Updated · Dec 31, 2003

Access and identity management firm Netegrity has bought Business Layers in a cash and stock deal worth approximately $42.5 million.

Israel-based Business Layers provides open, standards-based software automating point of entry to networks and a single point of administration for Web-based services.


Under the deal's terms, Business Layers receives $15 million in cash and $27.5 million in Netegrity stock.

A Netegrity spokesperson said most of Business Layers several dozen employees will be retained but Izhar Shay, the company's president and CEO, will not join Netegrity.


Waltham, Mass.-based Netegrity, which has been licensing Business Layers' eProvision software for more than a year, will now offer the product and all of its components under the Netegrity IdentityMinder brand.

The company said it also plans to continue to invest in the provisioning technology as a stand alone product.


Provisioning software is considered the cornerstone of identity and security management systems. It allows companies to manage employee, partner and customer access to different applications, systems and architectures by allocating IT resources according to corporate policy.


“Today, customers need effective solutions to solve their specific access management, identity administration, and provisioning needs.

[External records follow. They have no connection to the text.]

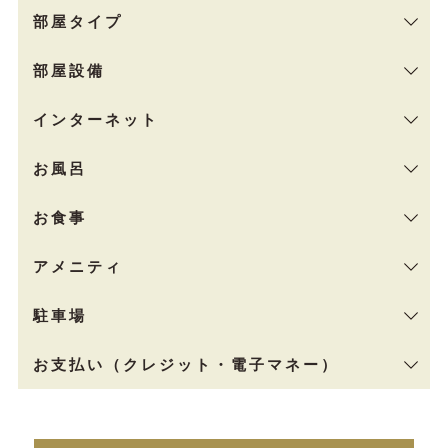
部屋タイプ
部屋設備
インターネット
お風呂
お食事
アメニティ
駐車場
お支払い（クレジット・電子マネー）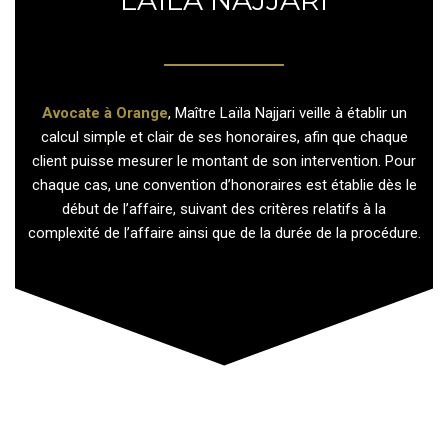
Avocate à Orange
, Maître Laïla Najjari veille à établir un
calcul simple et clair de ses honoraires, afin que chaque
client puisse mesurer le montant de son intervention. Pour
chaque cas, une convention d’honoraires est établie dès le
début de l’affaire, suivant des critères relatifs à la
complexité de l’affaire ainsi que de la durée de la procédure.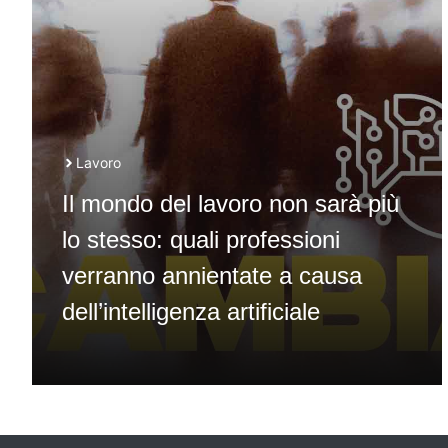
Lavoro
Il mondo del lavoro non sarà più
lo stesso: quali professioni
verranno annientate a causa
dell’intelligenza artificiale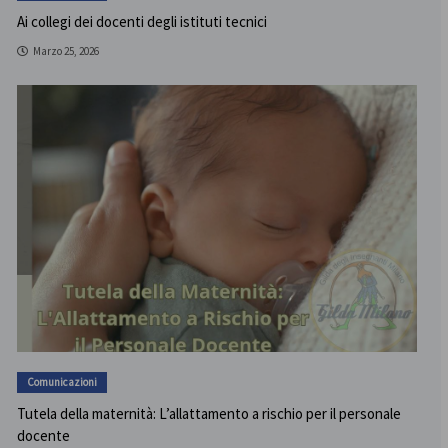
Ai collegi dei docenti degli istituti tecnici
Marzo 25, 2026
Comunicazioni
Tutela della maternità: L’allattamento a rischio per il personale
docente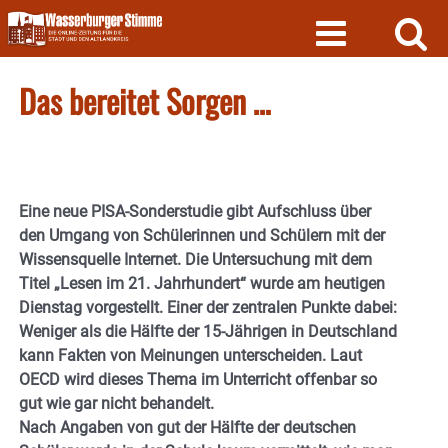
Skip
to
content
Das bereitet Sorgen …
Eine neue PISA-Sonderstudie gibt Aufschluss über
den Umgang von Schülerinnen und Schülern mit der
Wissensquelle Internet. Die Untersuchung mit dem
Titel „Lesen im 21. Jahrhundert“ wurde am heutigen
Dienstag vorgestellt. Einer der zentralen Punkte dabei:
Weniger als die Hälfte der 15-Jährigen in Deutschland
kann Fakten von Meinungen unterscheiden. Laut
OECD wird dieses Thema im Unterricht offenbar so
gut wie gar nicht behandelt.
Nach Angaben von gut der Hälfte der deutschen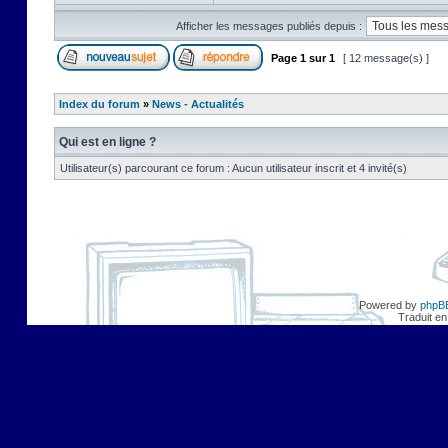
Afficher les messages publiés depuis :
Page
1
sur
1
[ 12 message(s) ]
Index du forum
»
News - Actualités
Qui est en ligne ?
Utilisateur(s) parcourant ce forum : Aucun utilisateur inscrit et 4 invité(s)
Powered by
phpB
Traduit en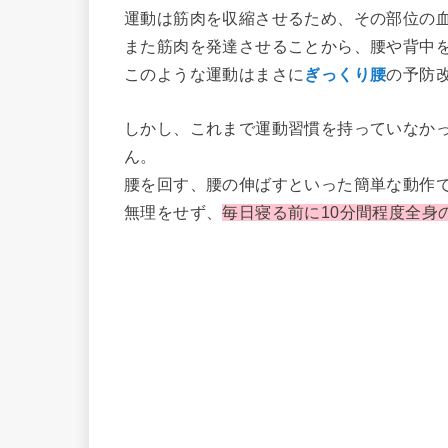
運動は筋肉を収縮させるため、その部位の
また筋肉を発達させることから、腰や背中
このような運動はまさに
ぎっくり腰
の予防
しかし、これまで運動習慣を持っていなか
ん。
腰を回す、腰の伸ばすといった簡単な動作
無理をせず、
毎日寝る前に10分間程度全身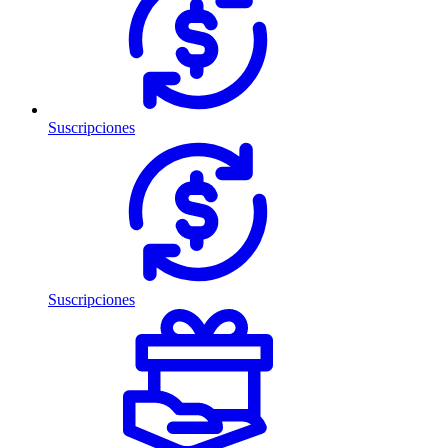
Suscripciones
Suscripciones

However, the market is clearly evolving to an integrated identity and access management solution that spans the enterprise and beyond,” Barry Bycoff, Netegrity's chairman, president and CEO, said in a statement.


Netegrity licenses its products to more than 750 organizations worldwide, including a number of Fortune 500 companies.

The company says, excluding the Business Layers acquisition costs, it expects to turn a profit in the fourth quarter of 2003. For the first nine months of this year, Netegrity generated $55.9 million in revenue.